#### Problem to work on:
The answer must consist of each line below that holds the word "viewBox", copied as it stands.

#### Dataset records:
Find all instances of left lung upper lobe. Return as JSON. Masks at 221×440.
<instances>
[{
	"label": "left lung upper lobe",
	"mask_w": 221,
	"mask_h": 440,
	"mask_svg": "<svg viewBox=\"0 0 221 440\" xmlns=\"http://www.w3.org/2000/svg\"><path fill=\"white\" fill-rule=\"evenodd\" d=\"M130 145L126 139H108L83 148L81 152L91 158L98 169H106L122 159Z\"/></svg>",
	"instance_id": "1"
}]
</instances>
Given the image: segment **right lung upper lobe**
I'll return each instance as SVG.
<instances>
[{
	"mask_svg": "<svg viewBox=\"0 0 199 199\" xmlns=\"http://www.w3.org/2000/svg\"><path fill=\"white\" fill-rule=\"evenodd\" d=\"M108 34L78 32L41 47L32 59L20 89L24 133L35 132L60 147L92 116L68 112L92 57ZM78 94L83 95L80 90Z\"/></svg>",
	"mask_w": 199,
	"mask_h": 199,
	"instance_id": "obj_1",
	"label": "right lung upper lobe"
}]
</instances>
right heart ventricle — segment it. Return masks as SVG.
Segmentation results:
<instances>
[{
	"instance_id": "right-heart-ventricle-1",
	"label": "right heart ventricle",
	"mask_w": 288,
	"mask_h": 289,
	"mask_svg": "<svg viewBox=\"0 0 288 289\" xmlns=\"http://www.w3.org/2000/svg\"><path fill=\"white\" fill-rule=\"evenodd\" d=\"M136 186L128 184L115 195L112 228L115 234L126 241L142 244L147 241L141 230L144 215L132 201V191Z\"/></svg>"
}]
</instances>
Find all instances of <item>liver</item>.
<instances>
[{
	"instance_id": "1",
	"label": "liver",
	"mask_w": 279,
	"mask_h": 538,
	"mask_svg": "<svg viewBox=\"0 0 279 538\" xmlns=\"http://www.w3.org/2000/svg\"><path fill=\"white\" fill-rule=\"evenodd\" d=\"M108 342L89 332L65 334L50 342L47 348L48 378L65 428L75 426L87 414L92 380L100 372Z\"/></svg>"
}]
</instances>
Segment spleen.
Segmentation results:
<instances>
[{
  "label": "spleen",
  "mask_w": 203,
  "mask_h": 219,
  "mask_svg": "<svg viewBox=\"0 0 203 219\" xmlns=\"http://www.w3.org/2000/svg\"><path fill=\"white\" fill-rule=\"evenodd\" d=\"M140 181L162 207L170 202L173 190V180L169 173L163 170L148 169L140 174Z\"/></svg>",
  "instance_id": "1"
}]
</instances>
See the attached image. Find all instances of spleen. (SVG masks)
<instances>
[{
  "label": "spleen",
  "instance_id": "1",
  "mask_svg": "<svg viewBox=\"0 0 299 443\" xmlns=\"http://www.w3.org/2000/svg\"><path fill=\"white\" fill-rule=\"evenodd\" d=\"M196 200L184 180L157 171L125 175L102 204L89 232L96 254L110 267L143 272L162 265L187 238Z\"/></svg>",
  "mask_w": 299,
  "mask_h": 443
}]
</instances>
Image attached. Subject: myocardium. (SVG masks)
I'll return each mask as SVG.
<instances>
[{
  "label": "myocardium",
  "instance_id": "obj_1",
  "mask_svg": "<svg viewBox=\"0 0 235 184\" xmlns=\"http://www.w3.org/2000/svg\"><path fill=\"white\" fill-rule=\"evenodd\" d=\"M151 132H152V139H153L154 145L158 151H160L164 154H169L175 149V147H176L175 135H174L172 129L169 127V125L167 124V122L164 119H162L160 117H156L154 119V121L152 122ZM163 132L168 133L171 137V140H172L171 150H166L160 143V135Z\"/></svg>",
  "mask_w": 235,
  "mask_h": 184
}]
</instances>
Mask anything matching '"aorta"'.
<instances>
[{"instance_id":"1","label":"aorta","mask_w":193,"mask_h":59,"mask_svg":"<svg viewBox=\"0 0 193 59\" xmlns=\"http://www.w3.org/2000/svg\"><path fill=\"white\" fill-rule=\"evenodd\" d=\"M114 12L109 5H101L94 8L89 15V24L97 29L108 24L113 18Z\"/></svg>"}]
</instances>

#### Answer area:
	"mask_svg": "<svg viewBox=\"0 0 221 440\" xmlns=\"http://www.w3.org/2000/svg\"><path fill=\"white\" fill-rule=\"evenodd\" d=\"M130 145L126 139H108L83 148L81 152L91 158L98 169H106L122 159Z\"/></svg>",
	"mask_svg": "<svg viewBox=\"0 0 199 199\" xmlns=\"http://www.w3.org/2000/svg\"><path fill=\"white\" fill-rule=\"evenodd\" d=\"M108 34L78 32L41 47L32 59L20 89L24 133L35 132L60 147L92 116L68 112L92 57ZM78 94L83 95L80 90Z\"/></svg>",
	"mask_svg": "<svg viewBox=\"0 0 288 289\" xmlns=\"http://www.w3.org/2000/svg\"><path fill=\"white\" fill-rule=\"evenodd\" d=\"M136 186L128 184L115 195L112 228L115 234L126 241L142 244L147 241L141 230L144 215L132 201V191Z\"/></svg>"
	"mask_svg": "<svg viewBox=\"0 0 279 538\" xmlns=\"http://www.w3.org/2000/svg\"><path fill=\"white\" fill-rule=\"evenodd\" d=\"M108 342L89 332L65 334L50 342L47 348L48 378L65 428L75 426L87 414L92 380L100 372Z\"/></svg>"
  "mask_svg": "<svg viewBox=\"0 0 203 219\" xmlns=\"http://www.w3.org/2000/svg\"><path fill=\"white\" fill-rule=\"evenodd\" d=\"M140 181L162 207L170 202L173 190V180L169 173L163 170L148 169L140 174Z\"/></svg>",
  "mask_svg": "<svg viewBox=\"0 0 299 443\" xmlns=\"http://www.w3.org/2000/svg\"><path fill=\"white\" fill-rule=\"evenodd\" d=\"M196 200L184 180L157 171L125 175L102 204L89 232L96 254L110 267L143 272L162 265L187 238Z\"/></svg>",
  "mask_svg": "<svg viewBox=\"0 0 235 184\" xmlns=\"http://www.w3.org/2000/svg\"><path fill=\"white\" fill-rule=\"evenodd\" d=\"M151 132H152V139H153L154 145L158 151H160L164 154H169L175 149V147H176L175 135H174L172 129L169 127V125L167 124V122L164 119H162L160 117H156L154 119V121L152 122ZM163 132L168 133L171 137V140H172L171 150H166L160 143V135Z\"/></svg>",
[{"instance_id":"1","label":"aorta","mask_w":193,"mask_h":59,"mask_svg":"<svg viewBox=\"0 0 193 59\" xmlns=\"http://www.w3.org/2000/svg\"><path fill=\"white\" fill-rule=\"evenodd\" d=\"M114 12L109 5H101L94 8L89 15V24L97 29L108 24L113 18Z\"/></svg>"}]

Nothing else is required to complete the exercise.